== What to produce ==
All lines from the one containing "huy trí tuệ của nhân dân" down to the one containing "nhân dân được", both ends included, are to be given again exactly; omit the rest of the listing below.

== Data for analysis ==
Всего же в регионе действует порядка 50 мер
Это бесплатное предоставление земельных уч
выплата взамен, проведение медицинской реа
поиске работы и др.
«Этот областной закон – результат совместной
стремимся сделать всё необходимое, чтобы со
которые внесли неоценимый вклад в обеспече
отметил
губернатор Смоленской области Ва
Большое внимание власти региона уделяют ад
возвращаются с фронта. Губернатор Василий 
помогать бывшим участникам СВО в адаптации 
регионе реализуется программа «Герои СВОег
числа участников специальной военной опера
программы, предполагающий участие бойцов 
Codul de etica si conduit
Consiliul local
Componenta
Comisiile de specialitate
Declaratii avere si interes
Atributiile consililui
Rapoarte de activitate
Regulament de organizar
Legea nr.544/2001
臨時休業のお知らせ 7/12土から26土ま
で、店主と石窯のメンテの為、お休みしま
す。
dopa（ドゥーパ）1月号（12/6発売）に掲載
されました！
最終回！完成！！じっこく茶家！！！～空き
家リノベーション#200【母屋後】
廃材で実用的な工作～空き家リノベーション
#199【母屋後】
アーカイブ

* * *

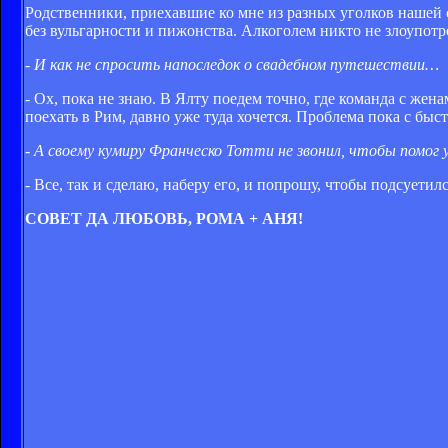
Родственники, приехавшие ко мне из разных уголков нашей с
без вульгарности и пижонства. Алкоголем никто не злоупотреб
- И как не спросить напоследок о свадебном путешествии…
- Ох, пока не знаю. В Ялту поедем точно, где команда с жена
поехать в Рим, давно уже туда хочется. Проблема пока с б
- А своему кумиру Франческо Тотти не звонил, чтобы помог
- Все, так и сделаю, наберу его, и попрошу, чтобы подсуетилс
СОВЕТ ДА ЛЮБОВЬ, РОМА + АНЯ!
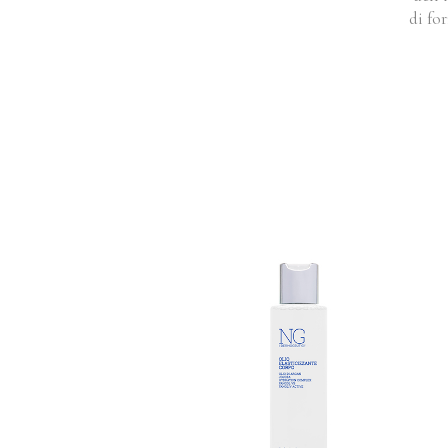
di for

==

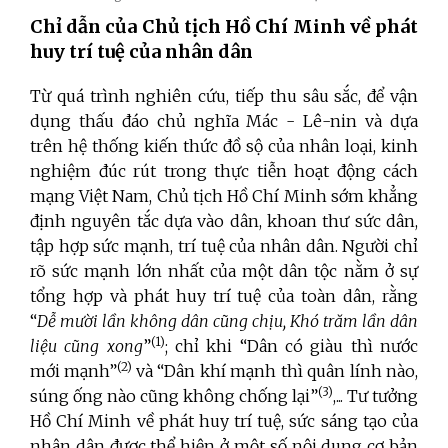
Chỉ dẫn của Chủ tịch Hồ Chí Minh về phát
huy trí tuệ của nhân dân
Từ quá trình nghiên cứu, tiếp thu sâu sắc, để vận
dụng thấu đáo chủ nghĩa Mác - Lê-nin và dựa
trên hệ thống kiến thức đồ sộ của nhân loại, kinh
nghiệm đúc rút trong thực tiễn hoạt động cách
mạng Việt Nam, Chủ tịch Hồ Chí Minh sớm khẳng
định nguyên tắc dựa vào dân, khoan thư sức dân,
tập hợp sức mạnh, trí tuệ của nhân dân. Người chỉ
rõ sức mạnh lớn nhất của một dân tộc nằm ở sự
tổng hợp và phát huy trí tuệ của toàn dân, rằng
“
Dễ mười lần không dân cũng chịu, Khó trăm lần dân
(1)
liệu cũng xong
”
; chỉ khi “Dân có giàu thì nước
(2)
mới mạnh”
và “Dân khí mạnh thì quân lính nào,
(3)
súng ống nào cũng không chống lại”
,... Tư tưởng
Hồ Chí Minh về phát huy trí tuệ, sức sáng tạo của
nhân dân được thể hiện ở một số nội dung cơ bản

== Answer to this task ==
huy trí tuệ của nhân dân
Từ quá trình nghiên cứu, tiếp thu sâu sắc, để vận
dụng thấu đáo chủ nghĩa Mác - Lê-nin và dựa
trên hệ thống kiến thức đồ sộ của nhân loại, kinh
nghiệm đúc rút trong thực tiễn hoạt động cách
mạng Việt Nam, Chủ tịch Hồ Chí Minh sớm khẳng
định nguyên tắc dựa vào dân, khoan thư sức dân,
tập hợp sức mạnh, trí tuệ của nhân dân. Người chỉ
rõ sức mạnh lớn nhất của một dân tộc nằm ở sự
tổng hợp và phát huy trí tuệ của toàn dân, rằng
“
Dễ mười lần không dân cũng chịu, Khó trăm lần dân
(1)
liệu cũng xong
”
; chỉ khi “Dân có giàu thì nước
(2)
mới mạnh”
và “Dân khí mạnh thì quân lính nào,
(3)
súng ống nào cũng không chống lại”
,... Tư tưởng
Hồ Chí Minh về phát huy trí tuệ, sức sáng tạo của
nhân dân được thể hiện ở một số nội dung cơ bản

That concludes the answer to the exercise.